–Se ti svegli la mattina e senti di avere delle idee che devi realizzare, delle ossessioni da creare. Se hai questo bisogno, allora sei sicuramente un artista. –
L’arte accademica di Caravaggio e le grandi opere dei Maestri del passato vengono messe in discussione da Marina Abramovic nelle sue performance travolgenti e disperate, portate quasi all’esasperazione. Qui i sensi e le certezze vengono meno e si sbriciolano come castelli di sabbia.
Il genio destabilizzante della Prova che la donna affronta nelle sue rappresentazioni, trascina forsennata il pubblico spettatore fino al suo annichilimento, l’uditorio perde il proprio ruolo e si ritrova al centro della scena come protagonista, costretto ad affrontare le sue tragedie e le sue paure più aberranti.
In questa nuova e viscerale Arte non c’è più spazio per i pennelli e i colori, è il corpo dell’artista ad assumere la veste della tela, esso è cera liquida nelle mani della platea. Le emozioni del pubblico rimbombano disgraziate con il susseguirsi del ritmo incalzante dell’esibizione, il tutto lascia attoniti e sconvolti, angosciati.
Marina Abramovic è infatti tra le artiste contemporanee più famose e discusse al mondo. La sua arte è stata definita più volte disturbante e complessa da digerire, maturare, comprendere. Originaria di Belgrado nella malinconica Serbia, ha sempre cercato di spingere se stessa oltre limiti inimmaginabili.

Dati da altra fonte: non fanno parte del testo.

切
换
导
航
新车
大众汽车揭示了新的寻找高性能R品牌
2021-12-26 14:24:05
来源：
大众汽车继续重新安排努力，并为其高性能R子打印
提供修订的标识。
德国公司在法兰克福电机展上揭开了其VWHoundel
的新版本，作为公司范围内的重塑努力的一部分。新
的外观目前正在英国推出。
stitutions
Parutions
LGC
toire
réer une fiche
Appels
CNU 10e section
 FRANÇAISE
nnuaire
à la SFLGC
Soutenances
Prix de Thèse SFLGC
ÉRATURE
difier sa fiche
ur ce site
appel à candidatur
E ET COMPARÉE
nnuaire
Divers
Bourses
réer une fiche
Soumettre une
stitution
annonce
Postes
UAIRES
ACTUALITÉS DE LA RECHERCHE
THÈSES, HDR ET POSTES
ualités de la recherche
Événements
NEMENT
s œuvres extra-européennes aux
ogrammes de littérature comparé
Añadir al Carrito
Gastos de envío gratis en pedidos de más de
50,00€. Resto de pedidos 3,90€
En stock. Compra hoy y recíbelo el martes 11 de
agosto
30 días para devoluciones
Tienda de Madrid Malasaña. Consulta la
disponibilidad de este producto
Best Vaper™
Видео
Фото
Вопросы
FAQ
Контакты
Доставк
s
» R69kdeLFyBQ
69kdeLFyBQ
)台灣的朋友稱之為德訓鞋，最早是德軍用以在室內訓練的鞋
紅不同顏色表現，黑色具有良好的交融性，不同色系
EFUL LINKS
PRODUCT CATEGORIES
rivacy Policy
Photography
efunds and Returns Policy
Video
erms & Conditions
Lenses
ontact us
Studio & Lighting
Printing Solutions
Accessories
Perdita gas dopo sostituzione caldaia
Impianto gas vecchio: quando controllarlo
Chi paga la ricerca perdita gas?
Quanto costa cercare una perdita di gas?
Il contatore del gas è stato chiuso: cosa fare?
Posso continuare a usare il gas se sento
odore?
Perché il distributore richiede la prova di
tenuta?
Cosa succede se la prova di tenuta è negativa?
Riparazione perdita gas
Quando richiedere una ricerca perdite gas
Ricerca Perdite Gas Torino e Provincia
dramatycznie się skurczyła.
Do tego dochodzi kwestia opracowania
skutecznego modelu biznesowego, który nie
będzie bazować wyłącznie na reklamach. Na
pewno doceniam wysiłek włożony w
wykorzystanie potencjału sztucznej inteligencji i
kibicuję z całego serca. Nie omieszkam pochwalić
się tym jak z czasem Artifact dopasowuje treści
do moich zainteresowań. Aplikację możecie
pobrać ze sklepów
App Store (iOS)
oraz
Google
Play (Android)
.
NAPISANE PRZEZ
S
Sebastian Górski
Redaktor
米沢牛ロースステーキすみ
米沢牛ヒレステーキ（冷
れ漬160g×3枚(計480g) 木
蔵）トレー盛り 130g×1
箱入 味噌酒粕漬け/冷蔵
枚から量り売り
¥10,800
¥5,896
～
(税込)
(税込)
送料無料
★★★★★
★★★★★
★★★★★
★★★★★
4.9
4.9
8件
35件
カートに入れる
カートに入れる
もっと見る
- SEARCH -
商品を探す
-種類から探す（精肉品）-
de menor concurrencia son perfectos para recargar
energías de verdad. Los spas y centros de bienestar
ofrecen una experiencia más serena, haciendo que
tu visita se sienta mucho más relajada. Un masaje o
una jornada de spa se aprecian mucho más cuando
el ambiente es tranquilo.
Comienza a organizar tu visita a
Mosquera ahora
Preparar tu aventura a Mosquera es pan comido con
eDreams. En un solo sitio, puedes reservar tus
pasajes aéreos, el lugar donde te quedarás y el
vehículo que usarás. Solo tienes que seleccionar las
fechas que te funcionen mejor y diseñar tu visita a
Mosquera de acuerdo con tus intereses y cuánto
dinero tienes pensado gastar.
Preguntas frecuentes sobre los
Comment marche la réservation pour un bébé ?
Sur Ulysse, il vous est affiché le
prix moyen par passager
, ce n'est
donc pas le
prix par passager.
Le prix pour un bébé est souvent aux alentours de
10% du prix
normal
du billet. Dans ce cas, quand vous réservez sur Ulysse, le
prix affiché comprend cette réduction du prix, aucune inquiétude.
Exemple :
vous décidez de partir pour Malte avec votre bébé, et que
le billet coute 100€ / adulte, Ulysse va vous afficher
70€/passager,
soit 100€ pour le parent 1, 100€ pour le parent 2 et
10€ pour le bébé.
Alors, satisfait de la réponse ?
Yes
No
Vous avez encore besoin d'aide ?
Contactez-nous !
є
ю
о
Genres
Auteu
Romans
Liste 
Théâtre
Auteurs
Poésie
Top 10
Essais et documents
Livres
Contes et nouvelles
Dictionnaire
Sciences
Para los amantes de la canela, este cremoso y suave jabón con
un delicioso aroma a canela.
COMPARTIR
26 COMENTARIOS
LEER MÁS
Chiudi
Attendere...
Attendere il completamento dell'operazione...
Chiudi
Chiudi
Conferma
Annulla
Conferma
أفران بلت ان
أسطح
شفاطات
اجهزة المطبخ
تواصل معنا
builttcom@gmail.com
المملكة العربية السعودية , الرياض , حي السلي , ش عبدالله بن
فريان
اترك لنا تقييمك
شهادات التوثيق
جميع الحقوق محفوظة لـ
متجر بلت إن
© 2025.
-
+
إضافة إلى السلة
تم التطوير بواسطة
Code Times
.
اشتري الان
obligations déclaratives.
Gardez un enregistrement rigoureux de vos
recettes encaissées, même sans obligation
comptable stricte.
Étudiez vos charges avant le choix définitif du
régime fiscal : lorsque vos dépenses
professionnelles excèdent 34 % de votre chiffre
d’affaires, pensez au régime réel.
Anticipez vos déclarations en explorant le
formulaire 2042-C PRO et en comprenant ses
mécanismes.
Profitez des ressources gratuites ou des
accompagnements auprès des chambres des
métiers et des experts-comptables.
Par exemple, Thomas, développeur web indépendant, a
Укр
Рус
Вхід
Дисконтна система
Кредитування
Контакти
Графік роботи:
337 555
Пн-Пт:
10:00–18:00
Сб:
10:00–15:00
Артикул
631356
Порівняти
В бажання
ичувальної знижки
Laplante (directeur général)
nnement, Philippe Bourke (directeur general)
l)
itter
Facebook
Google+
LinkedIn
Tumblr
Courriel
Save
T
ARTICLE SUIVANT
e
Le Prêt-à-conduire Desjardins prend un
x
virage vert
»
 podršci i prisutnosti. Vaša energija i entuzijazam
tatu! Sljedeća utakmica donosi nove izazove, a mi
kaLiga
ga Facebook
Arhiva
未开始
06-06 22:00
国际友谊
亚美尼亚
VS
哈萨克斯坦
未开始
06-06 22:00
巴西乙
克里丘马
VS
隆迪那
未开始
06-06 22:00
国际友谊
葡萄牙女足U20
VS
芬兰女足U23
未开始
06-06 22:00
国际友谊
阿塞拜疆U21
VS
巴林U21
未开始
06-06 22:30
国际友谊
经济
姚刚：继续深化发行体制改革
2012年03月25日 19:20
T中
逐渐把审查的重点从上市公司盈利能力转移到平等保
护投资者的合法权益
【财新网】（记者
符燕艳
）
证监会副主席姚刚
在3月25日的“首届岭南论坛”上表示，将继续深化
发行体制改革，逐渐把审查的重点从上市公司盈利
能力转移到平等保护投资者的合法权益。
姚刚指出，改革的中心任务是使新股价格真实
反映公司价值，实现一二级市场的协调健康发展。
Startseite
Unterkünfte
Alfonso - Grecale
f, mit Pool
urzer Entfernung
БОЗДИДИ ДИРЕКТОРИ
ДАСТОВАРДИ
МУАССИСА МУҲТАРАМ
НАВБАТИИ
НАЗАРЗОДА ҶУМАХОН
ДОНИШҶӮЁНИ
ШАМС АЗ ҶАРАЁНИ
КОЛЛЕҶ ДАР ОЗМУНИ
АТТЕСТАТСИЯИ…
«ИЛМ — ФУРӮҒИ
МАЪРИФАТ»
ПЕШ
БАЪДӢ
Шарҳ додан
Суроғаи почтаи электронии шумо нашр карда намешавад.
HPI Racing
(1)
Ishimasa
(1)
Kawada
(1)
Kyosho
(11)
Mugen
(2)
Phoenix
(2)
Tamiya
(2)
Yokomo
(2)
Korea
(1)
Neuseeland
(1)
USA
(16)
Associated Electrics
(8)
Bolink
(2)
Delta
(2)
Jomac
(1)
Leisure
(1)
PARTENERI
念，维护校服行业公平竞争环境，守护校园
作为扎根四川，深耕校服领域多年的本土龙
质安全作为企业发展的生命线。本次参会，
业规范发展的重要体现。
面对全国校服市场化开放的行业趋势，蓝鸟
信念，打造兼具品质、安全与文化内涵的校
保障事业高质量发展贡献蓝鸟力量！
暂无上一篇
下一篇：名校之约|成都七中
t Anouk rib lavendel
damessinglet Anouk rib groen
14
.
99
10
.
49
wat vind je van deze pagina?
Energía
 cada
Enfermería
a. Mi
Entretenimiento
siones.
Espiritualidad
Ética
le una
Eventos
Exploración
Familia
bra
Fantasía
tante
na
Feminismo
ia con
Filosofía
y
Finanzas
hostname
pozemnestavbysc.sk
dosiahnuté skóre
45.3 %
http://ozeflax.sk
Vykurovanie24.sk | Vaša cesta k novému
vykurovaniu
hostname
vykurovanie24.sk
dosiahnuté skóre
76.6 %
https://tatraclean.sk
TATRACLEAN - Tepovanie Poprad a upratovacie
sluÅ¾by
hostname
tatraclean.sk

Le sue performance sono state negli anni un’analisi profonda di affanni e sgomenti, dettate dai turbamenti dell’anima che esplodono alla vista del dolore e dell’agonia.
Ma come reagisce il pubblico di fronte alla reale sofferenza?
–Quest’arte non è come il teatro, qui il sangue non è finto. –
Si instaura un vero e proprio dialogo tra l’artista e il pubblico, che intesse, con i propri strazi e i propri tormenti, i lembi stracciati dell’esecuzione. Vi è un susseguirsi delle vicende che in quelle poche ore prendono forma, Marina Abramovic non è altro che il mezzo per portare alla luce la brutalità degli uomini, la loro bestialità, una dimostrazione cruda e sprezzante di quanto noi tutti siamo uguali e insignificanti.
Marina Abramovic a Napoli
Ne è una prova la sua performance più famosa: Rhytm 0 alla Galleria Studio Morra di Napoli nel 1974.
Sotto lo sguardo di visitatori confusi e impreparati, fu allestito un tavolo ricco di oggetti di diversa natura: strumenti sia di piacere che di dolore. Vi erano infatti coltelli, lame, piume e fiori, martelli, catene e una rivoltella carica. Tutto poteva essere usato sulla donna, per sei ore quest’ultima avrebbe concesso la propria carne agli spettatori: non avrebbe reagito, non avrebbe chiesto pietà, non avrebbe ostacolato la volontà del suo pubblico. Marina Abramovic decise di oltrepassare così ogni limite, portando quegli uomini e quelle donne nella Galleria Morra a chiedersi cosa avrebbero fatto, cadute tutte le barriere della formalità, ad un oggetto, e non più ad una persona.
“Il pubblico può uccidermi” dichiarò Marina Abramovic, senza fronzoli o giri di parole. Lo spettacolo era tutto lì, tra le mani di coloro che vi partecipavano, tra le decisioni di chi ha il potere, e la piena libertà di chi può scegliere la sorte della sostanza inerme davanti a sé.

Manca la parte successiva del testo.